News: Chinese private oil refining companies are required to maintain production volume.

The military actions between the US and Iran have disrupted global oil trade. Since the beginning of the war, the fuel production of Chinese private oil refineries has significantly decreased. Recently, the Chinese authorities have instructed the executives of these refineries to “maintain production at the 2025 level at all costs,” further worsening the situation for these companies.

According to reports from Bloomberg, sources revealed that during an internal meeting earlier this week, China’s National Development and Reform Commission (NDRC) directed the executives of domestic private oil refineries to “maintain fuel production at all costs” and emphasized that ensuring domestic fuel supply is a top priority at the moment.

Sources disclosed that any refineries that reduce their operating rates and production volumes will have their future crude oil import quotas correspondingly reduced in the coming years. Due to the confidential nature of the discussions, the sources requested to remain anonymous.

This means that despite the rising cost of crude oil, Chinese private oil refineries must maintain the production of gasoline and diesel at least at last year’s levels. As a result, these companies will have to bear economic losses.

According to data tracked by JLC International, a Chinese energy consulting firm, as of the week ending on April 1, the operating rates of Chinese private oil refineries have dropped to below 63% of their capacity, reaching a new low since August 2025. This week, the refining profit margins of these private refineries have fallen into losses, marking their worst performance since 2024.

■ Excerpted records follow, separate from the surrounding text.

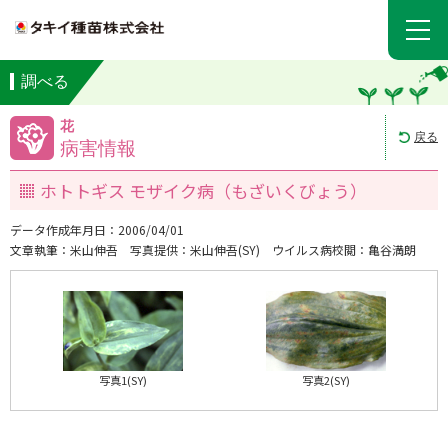
調べる
花
戻る
病害情報
ホトトギス モザイク病（もざいくびょう）
データ作成年月日：2006/04/01
文章執筆：米山伸吾
写真提供：米山伸吾(SY)
ウイルス病校閲：亀谷満朗
写真1(SY)
写真2(SY)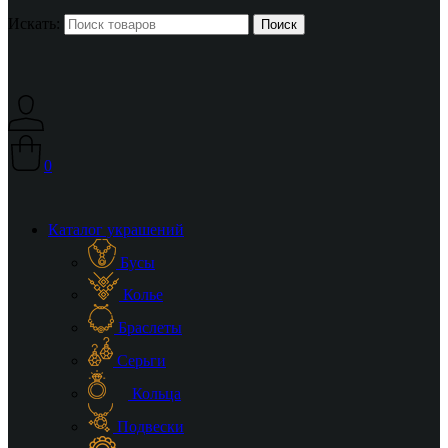
Искать:
0
Каталог украшений
Бусы
Колье
Браслеты
Серьги
Кольца
Подвески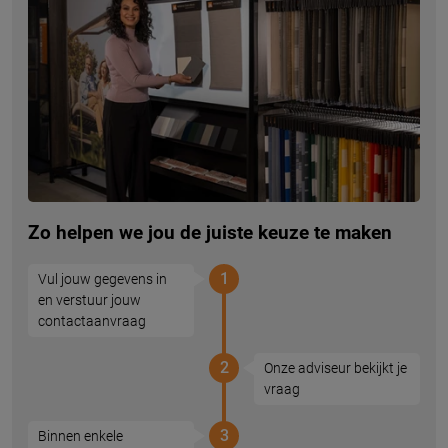
Zo helpen we jou de juiste keuze te maken
1
Vul jouw gegevens in
en verstuur jouw
contactaanvraag
2
Onze adviseur bekijkt je
vraag
3
Binnen enkele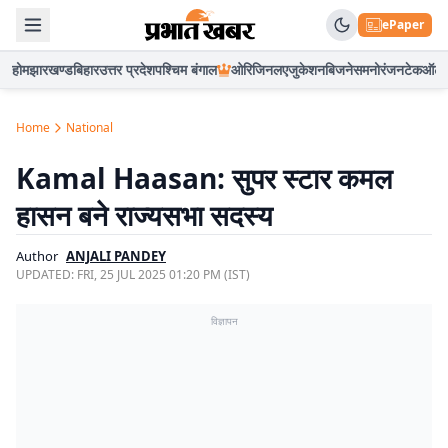
ePaper
होम
झारखण्ड
बिहार
उत्तर प्रदेश
पश्चिम बंगाल
ओरिजिनल
एजुकेशन
बिजनेस
मनोरंजन
टेक
ऑटो
Home
National
Kamal Haasan: सुपर स्टार कमल
हासन बने राज्यसभा सदस्य
Author
ANJALI PANDEY
UPDATED:
FRI, 25 JUL 2025 01:20 PM (IST)
विज्ञापन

Chinese private oil refineries heavily rely on sanctioned crude oil from Iran, Russia, and Venezuela. As these countries have had limited alternative buyers in the past, they often had to sell their crude oil at significant discounts. These cheap crude oils had previously helped the private refineries survive periods of thin refining margins.

However, with the US imposing sanctions on Tehran and Moscow last month with temporary exemptions, other buyers in Asia may now rejoin the bidding, rendering the advantages of such cheap crude oil almost nonexistent.

To alleviate the energy supply pressure brought about by the Iran conflict, the Trump administration announced a 30-day sanctions waiver on March 20, allowing the stranded Iranian oil at sea to be traded, effective until April 19.

Prior to this, the US had temporarily eased sanctions on Russian oil, allowing the sale of Russian oil loaded before March 12 until April 11.